---------- EXERCISE DATA ----------
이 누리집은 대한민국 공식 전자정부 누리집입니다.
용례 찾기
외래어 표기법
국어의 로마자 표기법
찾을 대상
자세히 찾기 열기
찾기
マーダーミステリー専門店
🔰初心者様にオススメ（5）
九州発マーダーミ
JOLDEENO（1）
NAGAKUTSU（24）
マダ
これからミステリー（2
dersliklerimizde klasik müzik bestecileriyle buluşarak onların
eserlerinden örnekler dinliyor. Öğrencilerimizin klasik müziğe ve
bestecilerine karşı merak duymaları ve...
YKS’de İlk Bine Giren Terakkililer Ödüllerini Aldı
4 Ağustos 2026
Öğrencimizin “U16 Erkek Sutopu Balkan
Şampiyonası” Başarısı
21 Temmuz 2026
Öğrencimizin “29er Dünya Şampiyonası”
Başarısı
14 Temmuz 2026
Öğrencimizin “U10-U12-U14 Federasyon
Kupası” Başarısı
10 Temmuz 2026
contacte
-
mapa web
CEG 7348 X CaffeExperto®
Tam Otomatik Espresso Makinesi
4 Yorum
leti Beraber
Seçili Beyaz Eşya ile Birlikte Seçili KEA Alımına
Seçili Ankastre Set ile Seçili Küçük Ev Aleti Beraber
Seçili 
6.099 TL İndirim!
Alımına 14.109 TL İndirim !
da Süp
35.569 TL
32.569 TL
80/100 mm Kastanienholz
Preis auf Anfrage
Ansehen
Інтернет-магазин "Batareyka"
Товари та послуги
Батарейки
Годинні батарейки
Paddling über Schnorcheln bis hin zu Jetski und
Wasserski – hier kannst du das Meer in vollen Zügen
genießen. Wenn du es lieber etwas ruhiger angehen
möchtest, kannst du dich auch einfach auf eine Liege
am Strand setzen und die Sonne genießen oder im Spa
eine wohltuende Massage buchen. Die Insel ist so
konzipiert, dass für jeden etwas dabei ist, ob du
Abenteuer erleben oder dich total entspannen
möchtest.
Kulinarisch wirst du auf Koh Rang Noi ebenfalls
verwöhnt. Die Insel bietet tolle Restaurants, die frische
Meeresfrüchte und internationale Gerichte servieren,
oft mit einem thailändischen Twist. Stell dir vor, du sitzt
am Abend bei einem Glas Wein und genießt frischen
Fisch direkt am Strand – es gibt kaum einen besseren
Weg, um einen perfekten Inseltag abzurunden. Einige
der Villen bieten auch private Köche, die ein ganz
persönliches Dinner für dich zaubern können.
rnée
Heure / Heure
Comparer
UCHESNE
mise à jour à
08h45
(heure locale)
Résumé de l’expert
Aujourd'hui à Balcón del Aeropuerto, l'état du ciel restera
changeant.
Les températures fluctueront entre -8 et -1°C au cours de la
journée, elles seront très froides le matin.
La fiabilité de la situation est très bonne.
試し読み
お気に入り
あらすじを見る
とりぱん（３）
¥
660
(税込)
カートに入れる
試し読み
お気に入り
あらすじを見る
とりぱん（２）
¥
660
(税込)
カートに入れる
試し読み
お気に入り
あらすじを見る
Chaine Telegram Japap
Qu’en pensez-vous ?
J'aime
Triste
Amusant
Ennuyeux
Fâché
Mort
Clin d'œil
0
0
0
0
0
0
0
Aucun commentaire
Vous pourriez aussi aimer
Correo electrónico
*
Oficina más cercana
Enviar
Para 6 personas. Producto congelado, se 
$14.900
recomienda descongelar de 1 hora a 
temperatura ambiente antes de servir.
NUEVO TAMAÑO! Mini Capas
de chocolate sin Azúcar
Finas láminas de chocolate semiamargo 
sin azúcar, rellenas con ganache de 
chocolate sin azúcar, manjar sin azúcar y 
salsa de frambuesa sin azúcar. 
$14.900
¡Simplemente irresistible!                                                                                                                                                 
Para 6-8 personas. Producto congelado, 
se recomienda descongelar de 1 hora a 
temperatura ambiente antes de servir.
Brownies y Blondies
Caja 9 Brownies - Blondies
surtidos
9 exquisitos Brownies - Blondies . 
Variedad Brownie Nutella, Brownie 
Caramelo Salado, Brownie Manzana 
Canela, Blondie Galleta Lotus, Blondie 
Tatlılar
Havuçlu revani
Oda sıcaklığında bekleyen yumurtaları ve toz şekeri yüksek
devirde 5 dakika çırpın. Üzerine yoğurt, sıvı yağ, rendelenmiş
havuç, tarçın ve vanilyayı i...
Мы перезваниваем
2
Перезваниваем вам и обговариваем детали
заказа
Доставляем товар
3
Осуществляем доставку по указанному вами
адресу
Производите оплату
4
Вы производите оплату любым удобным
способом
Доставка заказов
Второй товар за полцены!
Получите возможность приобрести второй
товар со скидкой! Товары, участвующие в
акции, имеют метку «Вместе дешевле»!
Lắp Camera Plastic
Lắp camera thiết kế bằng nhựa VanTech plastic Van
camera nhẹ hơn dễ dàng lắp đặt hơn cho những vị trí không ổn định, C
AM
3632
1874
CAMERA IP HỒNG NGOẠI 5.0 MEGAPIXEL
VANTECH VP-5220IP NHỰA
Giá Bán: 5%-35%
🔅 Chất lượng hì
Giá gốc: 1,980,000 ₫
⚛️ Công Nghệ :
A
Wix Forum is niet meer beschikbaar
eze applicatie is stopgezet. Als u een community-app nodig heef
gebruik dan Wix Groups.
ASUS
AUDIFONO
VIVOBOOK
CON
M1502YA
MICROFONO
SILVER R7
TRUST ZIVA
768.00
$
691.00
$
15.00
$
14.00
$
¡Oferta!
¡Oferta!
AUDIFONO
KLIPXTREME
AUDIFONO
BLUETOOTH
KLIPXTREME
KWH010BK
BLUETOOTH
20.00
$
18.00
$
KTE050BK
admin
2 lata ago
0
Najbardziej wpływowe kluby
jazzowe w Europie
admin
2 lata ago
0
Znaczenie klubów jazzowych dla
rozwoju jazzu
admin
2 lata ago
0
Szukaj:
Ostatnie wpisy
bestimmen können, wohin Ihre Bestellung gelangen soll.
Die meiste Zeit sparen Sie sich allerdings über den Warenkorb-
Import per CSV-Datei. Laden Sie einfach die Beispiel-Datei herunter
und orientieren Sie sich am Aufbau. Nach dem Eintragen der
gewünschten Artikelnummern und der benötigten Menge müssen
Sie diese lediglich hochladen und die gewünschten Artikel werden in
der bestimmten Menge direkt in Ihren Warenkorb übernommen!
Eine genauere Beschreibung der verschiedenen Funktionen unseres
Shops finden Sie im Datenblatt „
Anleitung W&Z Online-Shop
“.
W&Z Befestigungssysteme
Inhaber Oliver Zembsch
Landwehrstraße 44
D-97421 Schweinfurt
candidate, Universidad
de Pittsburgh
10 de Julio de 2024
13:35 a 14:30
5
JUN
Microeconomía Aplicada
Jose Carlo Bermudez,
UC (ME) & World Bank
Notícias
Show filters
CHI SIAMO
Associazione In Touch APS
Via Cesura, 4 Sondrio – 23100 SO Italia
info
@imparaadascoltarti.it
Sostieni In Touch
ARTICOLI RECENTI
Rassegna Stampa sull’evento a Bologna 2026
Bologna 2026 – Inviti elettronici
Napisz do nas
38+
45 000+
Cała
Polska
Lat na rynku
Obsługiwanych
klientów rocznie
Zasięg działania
----------
In the entries above, find the line holding "sin azúcar, rellenas con ganache de" and the line holding "Variedad Brownie Nutella, Brownie"; print both of them and every line between, exactly, and nothing else.

sin azúcar, rellenas con ganache de 
chocolate sin azúcar, manjar sin azúcar y 
salsa de frambuesa sin azúcar. 
$14.900
¡Simplemente irresistible!                                                                                                                                                 
Para 6-8 personas. Producto congelado, 
se recomienda descongelar de 1 hora a 
temperatura ambiente antes de servir.
Brownies y Blondies
Caja 9 Brownies - Blondies
surtidos
9 exquisitos Brownies - Blondies . 
Variedad Brownie Nutella, Brownie 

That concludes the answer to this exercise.